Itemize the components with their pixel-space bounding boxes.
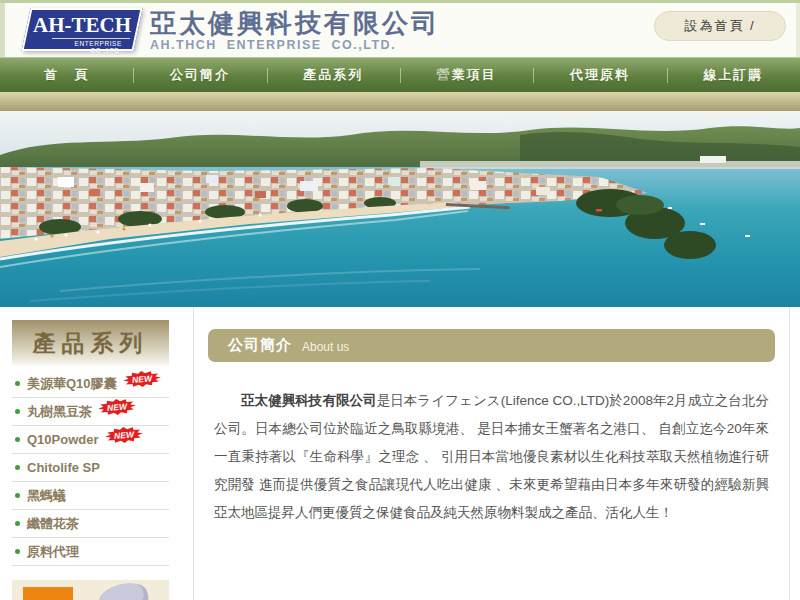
sidebar: 產品系列 美源華Q10膠囊 NEW — [0, 307, 193, 600]
main-nav: 首 頁 公司簡介 產品系列 營業項目 代理原料 線上訂購 — [0, 57, 800, 92]
bullet-icon — [15, 381, 20, 386]
bullet-icon — [15, 549, 20, 554]
logo-wordmark: AH-TECH — [28, 13, 136, 37]
content-area: 產品系列 美源華Q10膠囊 NEW — [0, 307, 800, 600]
sidebar-product-label: 美源華Q10膠囊 — [27, 375, 117, 393]
starburst-icon: NEW — [103, 424, 144, 445]
sidebar-product-label: Chitolife SP — [27, 460, 100, 475]
sidebar-title: 產品系列 — [12, 320, 169, 367]
nav-item-label: 公司簡介 — [170, 66, 230, 84]
about-body-text: 是日本ライフェンス(Lifence CO.,LTD)於2008年2月成立之台北分… — [214, 393, 769, 520]
sidebar-product-link[interactable]: 美源華Q10膠囊 NEW — [12, 370, 169, 398]
sidebar-product-banner[interactable] — [12, 580, 169, 600]
bullet-icon — [15, 493, 20, 498]
sidebar-product-link[interactable]: 纖體花茶 NEW — [12, 510, 169, 538]
banner — [0, 111, 800, 307]
nav-item-label: 首 頁 — [44, 66, 89, 84]
bullet-icon — [15, 437, 20, 442]
new-badge: NEW — [122, 370, 162, 392]
product-thumb-orange — [23, 587, 73, 600]
sidebar-product-link[interactable]: 丸樹黑豆茶 NEW — [12, 398, 169, 426]
set-homepage-button[interactable]: 設為首頁 / — [654, 11, 786, 41]
nav-item[interactable]: 首 頁 — [0, 58, 133, 92]
sidebar-product-label: 纖體花茶 — [27, 515, 79, 533]
company-logo: AH-TECH ENTERPRISE CO.,LTD. — [21, 8, 142, 51]
bullet-icon — [15, 409, 20, 414]
new-badge: NEW — [97, 398, 137, 420]
bullet-icon — [15, 465, 20, 470]
sidebar-product-label: 丸樹黑豆茶 — [27, 403, 92, 421]
company-title: 亞太健興科技有限公司 AH.THCH ENTERPRISE CO.,LTD. — [150, 8, 440, 52]
starburst-icon: NEW — [96, 396, 137, 417]
company-name-zh: 亞太健興科技有限公司 — [150, 8, 440, 38]
new-badge-label: NEW — [131, 373, 153, 385]
about-lead-company-name: 亞太健興科技有限公司 — [241, 393, 377, 408]
page: AH-TECH ENTERPRISE CO.,LTD. 亞太健興科技有限公司 A… — [0, 0, 800, 600]
sidebar-product-label: Q10Powder — [27, 432, 99, 447]
sidebar-product-link[interactable]: 原料代理 NEW — [12, 538, 169, 566]
seaside-banner-image — [0, 111, 800, 307]
nav-item[interactable]: 營業項目 — [400, 58, 533, 92]
sidebar-product-label: 原料代理 — [27, 543, 79, 561]
nav-item[interactable]: 產品系列 — [267, 58, 400, 92]
company-logo-inner: AH-TECH ENTERPRISE CO.,LTD. — [28, 10, 136, 49]
sidebar-product-link[interactable]: 黑螞蟻 NEW — [12, 482, 169, 510]
nav-item-label: 代理原料 — [570, 66, 630, 84]
nav-item[interactable]: 代理原料 — [533, 58, 666, 92]
starburst-icon: NEW — [121, 368, 162, 389]
main-panel: 公司簡介 About us 亞太健興科技有限公司是日本ライフェンス(Lifenc… — [193, 307, 790, 600]
product-thumb-bottle — [95, 578, 150, 600]
bullet-icon — [15, 521, 20, 526]
about-paragraph: 亞太健興科技有限公司是日本ライフェンス(Lifence CO.,LTD)於200… — [214, 387, 769, 527]
decorative-band — [0, 92, 800, 111]
section-title: 公司簡介 — [228, 336, 292, 355]
company-name-en: AH.THCH ENTERPRISE CO.,LTD. — [150, 38, 440, 52]
logo-subtext: ENTERPRISE CO.,LTD. — [52, 38, 130, 54]
sidebar-product-label: 黑螞蟻 — [27, 487, 66, 505]
nav-item[interactable]: 線上訂購 — [667, 58, 800, 92]
new-badge-label: NEW — [113, 429, 135, 441]
section-subtitle: About us — [302, 338, 349, 354]
sidebar-product-link[interactable]: Chitolife SP NEW — [12, 454, 169, 482]
section-header: 公司簡介 About us — [208, 329, 775, 362]
new-badge: NEW — [104, 426, 144, 448]
sidebar-product-list: 美源華Q10膠囊 NEW 丸樹黑豆茶 — [12, 370, 169, 566]
new-badge-label: NEW — [107, 401, 129, 413]
nav-item-label: 營業項目 — [437, 66, 497, 84]
sidebar-product-link[interactable]: Q10Powder NEW — [12, 426, 169, 454]
nav-item[interactable]: 公司簡介 — [133, 58, 266, 92]
nav-item-label: 線上訂購 — [703, 66, 763, 84]
header: AH-TECH ENTERPRISE CO.,LTD. 亞太健興科技有限公司 A… — [0, 3, 800, 57]
nav-item-label: 產品系列 — [303, 66, 363, 84]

....................

-- What you are asked to do --
Skip the pictures. Restate everything else in the records word for word.

-- Written response --
Itemize the components with their pixel-space bounding boxes.
sidebar: 產品系列 美源華Q10膠囊 NEW — [0, 307, 193, 600]
main-nav: 首 頁 公司簡介 產品系列 營業項目 代理原料 線上訂購 — [0, 57, 800, 92]
bullet-icon — [15, 381, 20, 386]
bullet-icon — [15, 549, 20, 554]
logo-wordmark: AH-TECH — [28, 13, 136, 37]
content-area: 產品系列 美源華Q10膠囊 NEW — [0, 307, 800, 600]
sidebar-product-label: 美源華Q10膠囊 — [27, 375, 117, 393]
starburst-icon: NEW — [103, 424, 144, 445]
sidebar-product-label: Chitolife SP — [27, 460, 100, 475]
sidebar-title: 產品系列 — [12, 320, 169, 367]
nav-item-label: 公司簡介 — [170, 66, 230, 84]
about-body-text: 是日本ライフェンス(Lifence CO.,LTD)於2008年2月成立之台北分… — [214, 393, 769, 520]
sidebar-product-link[interactable]: 美源華Q10膠囊 NEW — [12, 370, 169, 398]
sidebar-product-banner[interactable] — [12, 580, 169, 600]
bullet-icon — [15, 493, 20, 498]
sidebar-product-link[interactable]: 纖體花茶 NEW — [12, 510, 169, 538]
banner — [0, 111, 800, 307]
nav-item-label: 首 頁 — [44, 66, 89, 84]
bullet-icon — [15, 437, 20, 442]
new-badge: NEW — [122, 370, 162, 392]
product-thumb-orange — [23, 587, 73, 600]
sidebar-product-link[interactable]: 丸樹黑豆茶 NEW — [12, 398, 169, 426]
set-homepage-button[interactable]: 設為首頁 / — [654, 11, 786, 41]
nav-item[interactable]: 首 頁 — [0, 58, 133, 92]
sidebar-product-label: 纖體花茶 — [27, 515, 79, 533]
company-logo: AH-TECH ENTERPRISE CO.,LTD. — [21, 8, 142, 51]
bullet-icon — [15, 409, 20, 414]
new-badge: NEW — [97, 398, 137, 420]
bullet-icon — [15, 465, 20, 470]
sidebar-product-label: 丸樹黑豆茶 — [27, 403, 92, 421]
company-title: 亞太健興科技有限公司 AH.THCH ENTERPRISE CO.,LTD. — [150, 8, 440, 52]
starburst-icon: NEW — [96, 396, 137, 417]
company-name-zh: 亞太健興科技有限公司 — [150, 8, 440, 38]
new-badge-label: NEW — [131, 373, 153, 385]
about-lead-company-name: 亞太健興科技有限公司 — [241, 393, 377, 408]
page: AH-TECH ENTERPRISE CO.,LTD. 亞太健興科技有限公司 A… — [0, 0, 800, 600]
sidebar-product-label: Q10Powder — [27, 432, 99, 447]
sidebar-product-link[interactable]: 原料代理 NEW — [12, 538, 169, 566]
seaside-banner-image — [0, 111, 800, 307]
nav-item[interactable]: 營業項目 — [400, 58, 533, 92]
sidebar-product-label: 原料代理 — [27, 543, 79, 561]
nav-item[interactable]: 產品系列 — [267, 58, 400, 92]
company-logo-inner: AH-TECH ENTERPRISE CO.,LTD. — [28, 10, 136, 49]
sidebar-product-link[interactable]: 黑螞蟻 NEW — [12, 482, 169, 510]
nav-item-label: 代理原料 — [570, 66, 630, 84]
nav-item[interactable]: 代理原料 — [533, 58, 666, 92]
starburst-icon: NEW — [121, 368, 162, 389]
main-panel: 公司簡介 About us 亞太健興科技有限公司是日本ライフェンス(Lifenc… — [193, 307, 790, 600]
product-thumb-bottle — [95, 578, 150, 600]
bullet-icon — [15, 521, 20, 526]
about-paragraph: 亞太健興科技有限公司是日本ライフェンス(Lifence CO.,LTD)於200… — [214, 387, 769, 527]
decorative-band — [0, 92, 800, 111]
section-title: 公司簡介 — [228, 336, 292, 355]
company-name-en: AH.THCH ENTERPRISE CO.,LTD. — [150, 38, 440, 52]
logo-subtext: ENTERPRISE CO.,LTD. — [52, 38, 130, 54]
sidebar-product-label: 黑螞蟻 — [27, 487, 66, 505]
nav-item[interactable]: 線上訂購 — [667, 58, 800, 92]
new-badge-label: NEW — [113, 429, 135, 441]
section-subtitle: About us — [302, 338, 349, 354]
sidebar-product-link[interactable]: Chitolife SP NEW — [12, 454, 169, 482]
section-header: 公司簡介 About us — [208, 329, 775, 362]
new-badge: NEW — [104, 426, 144, 448]
sidebar-product-list: 美源華Q10膠囊 NEW 丸樹黑豆茶 — [12, 370, 169, 566]
new-badge-label: NEW — [107, 401, 129, 413]
nav-item-label: 營業項目 — [437, 66, 497, 84]
sidebar-product-link[interactable]: Q10Powder NEW — [12, 426, 169, 454]
nav-item[interactable]: 公司簡介 — [133, 58, 266, 92]
nav-item-label: 線上訂購 — [703, 66, 763, 84]
header: AH-TECH ENTERPRISE CO.,LTD. 亞太健興科技有限公司 A… — [0, 3, 800, 57]
nav-item-label: 產品系列 — [303, 66, 363, 84]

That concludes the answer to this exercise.